Although I have a few players characterize me as a killer GM, I have only whacked 7 characters in...OMG... 20 years of gaming! One of those was my GMPC and my first character ever created, and the other 6 were a TPK (total party kill) when a singular spaceship attacked a planet...that knew they were coming...and sent a squadron out to meet them...and instead of talking, they just flew in and started shooting...

Granted, I do not reward dumb thinking, but I rarely kill characters as the 7 KIA in 20 years should attest to.

I am a story driven GM and all of my games have HUGE amounts of background developed before play ever starts. In order to do that, I have to have the type/setting/style of game the players want...from that come binders of background data...that way if the PC's shoot the contact, I know who will be angry, what the bounty will be, and who else can serve to fill in the PC's.

All my rolls are made in the open, as are all my players rolls, but I do allow 1 reroll per session, per character.

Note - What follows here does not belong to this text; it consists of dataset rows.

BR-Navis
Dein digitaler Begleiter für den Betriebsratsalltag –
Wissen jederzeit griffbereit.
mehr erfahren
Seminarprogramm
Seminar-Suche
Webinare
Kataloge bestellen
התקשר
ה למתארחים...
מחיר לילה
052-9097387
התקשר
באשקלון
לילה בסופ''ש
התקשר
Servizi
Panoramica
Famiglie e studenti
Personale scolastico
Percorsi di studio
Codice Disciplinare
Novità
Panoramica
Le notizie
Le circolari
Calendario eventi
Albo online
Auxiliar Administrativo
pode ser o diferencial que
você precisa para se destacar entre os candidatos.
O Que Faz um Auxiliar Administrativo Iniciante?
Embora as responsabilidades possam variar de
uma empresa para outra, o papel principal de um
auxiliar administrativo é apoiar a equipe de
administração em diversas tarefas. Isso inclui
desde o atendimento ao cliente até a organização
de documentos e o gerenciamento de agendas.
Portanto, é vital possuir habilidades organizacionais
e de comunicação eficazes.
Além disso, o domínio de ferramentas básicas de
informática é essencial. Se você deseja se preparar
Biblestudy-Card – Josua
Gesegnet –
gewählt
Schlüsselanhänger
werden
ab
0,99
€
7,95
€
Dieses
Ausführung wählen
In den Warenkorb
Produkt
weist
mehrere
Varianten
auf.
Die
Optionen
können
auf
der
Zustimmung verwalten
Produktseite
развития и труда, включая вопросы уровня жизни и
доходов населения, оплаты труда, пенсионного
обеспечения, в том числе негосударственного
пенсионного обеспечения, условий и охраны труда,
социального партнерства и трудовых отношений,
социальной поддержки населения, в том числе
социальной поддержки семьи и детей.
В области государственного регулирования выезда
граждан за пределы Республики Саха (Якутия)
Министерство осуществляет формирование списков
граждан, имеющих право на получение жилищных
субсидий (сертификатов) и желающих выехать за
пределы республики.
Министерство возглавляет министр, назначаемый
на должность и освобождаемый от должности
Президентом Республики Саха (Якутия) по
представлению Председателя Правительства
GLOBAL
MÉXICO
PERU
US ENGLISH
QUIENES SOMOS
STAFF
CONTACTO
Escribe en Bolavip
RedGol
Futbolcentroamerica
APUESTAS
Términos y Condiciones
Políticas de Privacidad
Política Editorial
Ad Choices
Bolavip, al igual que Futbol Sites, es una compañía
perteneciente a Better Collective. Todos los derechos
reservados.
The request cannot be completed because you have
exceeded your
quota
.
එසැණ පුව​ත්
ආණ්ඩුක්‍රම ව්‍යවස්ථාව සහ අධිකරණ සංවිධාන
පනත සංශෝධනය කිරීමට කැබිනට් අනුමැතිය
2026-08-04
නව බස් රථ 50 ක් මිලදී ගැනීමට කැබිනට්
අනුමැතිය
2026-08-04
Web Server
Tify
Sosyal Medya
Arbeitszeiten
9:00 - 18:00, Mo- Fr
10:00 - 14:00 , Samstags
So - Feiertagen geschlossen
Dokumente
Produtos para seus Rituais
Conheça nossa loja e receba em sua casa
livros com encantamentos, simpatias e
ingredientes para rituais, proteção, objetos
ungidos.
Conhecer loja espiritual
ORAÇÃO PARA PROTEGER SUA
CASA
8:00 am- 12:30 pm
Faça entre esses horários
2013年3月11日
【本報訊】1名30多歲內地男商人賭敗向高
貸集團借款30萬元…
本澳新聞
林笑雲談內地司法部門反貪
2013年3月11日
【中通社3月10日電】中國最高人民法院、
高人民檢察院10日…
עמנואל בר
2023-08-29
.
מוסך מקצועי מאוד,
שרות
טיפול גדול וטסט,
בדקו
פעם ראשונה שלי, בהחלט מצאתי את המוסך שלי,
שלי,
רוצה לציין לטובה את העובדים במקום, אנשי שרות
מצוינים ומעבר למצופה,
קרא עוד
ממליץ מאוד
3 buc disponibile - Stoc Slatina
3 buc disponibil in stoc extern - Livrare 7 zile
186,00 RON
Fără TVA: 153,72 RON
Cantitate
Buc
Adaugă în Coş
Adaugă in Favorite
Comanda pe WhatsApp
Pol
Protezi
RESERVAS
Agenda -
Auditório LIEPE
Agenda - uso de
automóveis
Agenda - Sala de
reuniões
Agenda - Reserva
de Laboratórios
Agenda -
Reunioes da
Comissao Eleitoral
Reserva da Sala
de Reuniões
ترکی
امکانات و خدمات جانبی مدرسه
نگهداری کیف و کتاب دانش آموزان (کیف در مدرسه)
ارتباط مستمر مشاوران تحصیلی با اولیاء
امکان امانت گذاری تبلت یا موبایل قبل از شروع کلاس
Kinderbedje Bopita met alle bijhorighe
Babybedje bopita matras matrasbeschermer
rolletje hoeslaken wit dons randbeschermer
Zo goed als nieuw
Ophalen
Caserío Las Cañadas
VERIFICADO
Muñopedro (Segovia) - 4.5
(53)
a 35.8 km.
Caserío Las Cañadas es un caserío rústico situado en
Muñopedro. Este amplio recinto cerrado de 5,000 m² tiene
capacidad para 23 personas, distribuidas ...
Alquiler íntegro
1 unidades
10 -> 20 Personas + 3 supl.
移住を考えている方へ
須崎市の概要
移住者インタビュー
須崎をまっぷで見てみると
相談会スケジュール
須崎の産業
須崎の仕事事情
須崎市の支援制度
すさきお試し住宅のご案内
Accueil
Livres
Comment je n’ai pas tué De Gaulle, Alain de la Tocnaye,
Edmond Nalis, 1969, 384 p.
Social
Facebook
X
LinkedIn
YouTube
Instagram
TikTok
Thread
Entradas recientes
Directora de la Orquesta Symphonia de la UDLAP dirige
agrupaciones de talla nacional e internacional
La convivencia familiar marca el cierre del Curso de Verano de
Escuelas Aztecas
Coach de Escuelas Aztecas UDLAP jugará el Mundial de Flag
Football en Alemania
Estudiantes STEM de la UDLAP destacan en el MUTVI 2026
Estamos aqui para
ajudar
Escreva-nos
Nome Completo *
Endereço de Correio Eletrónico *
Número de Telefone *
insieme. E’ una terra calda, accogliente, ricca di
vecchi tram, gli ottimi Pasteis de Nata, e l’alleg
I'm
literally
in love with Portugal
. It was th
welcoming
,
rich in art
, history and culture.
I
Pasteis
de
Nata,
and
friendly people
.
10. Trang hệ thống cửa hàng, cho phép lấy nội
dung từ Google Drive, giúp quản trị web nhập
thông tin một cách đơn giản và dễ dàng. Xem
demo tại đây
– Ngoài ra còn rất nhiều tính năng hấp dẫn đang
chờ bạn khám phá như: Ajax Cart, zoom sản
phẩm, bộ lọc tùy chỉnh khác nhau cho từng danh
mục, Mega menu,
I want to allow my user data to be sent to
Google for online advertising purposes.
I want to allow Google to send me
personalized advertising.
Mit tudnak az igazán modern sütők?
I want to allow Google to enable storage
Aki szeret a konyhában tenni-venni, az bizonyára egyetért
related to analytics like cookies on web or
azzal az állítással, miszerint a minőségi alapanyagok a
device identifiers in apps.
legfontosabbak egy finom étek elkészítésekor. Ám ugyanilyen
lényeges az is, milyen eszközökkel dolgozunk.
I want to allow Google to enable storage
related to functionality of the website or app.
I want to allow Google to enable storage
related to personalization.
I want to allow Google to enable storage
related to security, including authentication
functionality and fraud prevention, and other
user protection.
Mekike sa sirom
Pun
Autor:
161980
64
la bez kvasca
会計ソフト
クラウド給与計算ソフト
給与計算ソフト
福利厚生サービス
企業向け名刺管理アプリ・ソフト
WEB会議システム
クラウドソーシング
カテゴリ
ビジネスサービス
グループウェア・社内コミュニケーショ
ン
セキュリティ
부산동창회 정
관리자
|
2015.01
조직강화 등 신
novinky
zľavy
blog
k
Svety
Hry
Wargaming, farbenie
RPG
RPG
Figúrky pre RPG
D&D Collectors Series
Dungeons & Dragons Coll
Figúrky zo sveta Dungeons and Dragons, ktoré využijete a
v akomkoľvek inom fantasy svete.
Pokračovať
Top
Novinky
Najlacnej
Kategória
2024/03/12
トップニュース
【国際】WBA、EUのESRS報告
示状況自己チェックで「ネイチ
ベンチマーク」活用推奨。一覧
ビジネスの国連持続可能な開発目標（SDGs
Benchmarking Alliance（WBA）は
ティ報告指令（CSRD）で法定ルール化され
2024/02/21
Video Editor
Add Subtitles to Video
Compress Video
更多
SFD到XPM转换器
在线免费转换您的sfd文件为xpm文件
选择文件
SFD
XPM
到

I despise cheaters and have booted a few of them from the table for up to a month at a time.

I reward characterization far more than "goals" that may or may not be acheived, and since I use BRP, just playing in character builds the character, stat wise so that makes the few stat monsters I've played with happy.

I am big on NPC's, plans and maps.

The best is when my wife and I both GM...I do the plans, the plots, the maps and she does the voices, the seat of the pants stuff.

It is actually really awesome to have 2 GM's and 6 players. That is our preferred way to play.

My wife is all about NPC characterization and spur of the moment GM'ing, but just as my weakness is forgiving dumb players and NPC voices and mannerisms, hers is plot continuity and setting differentiation.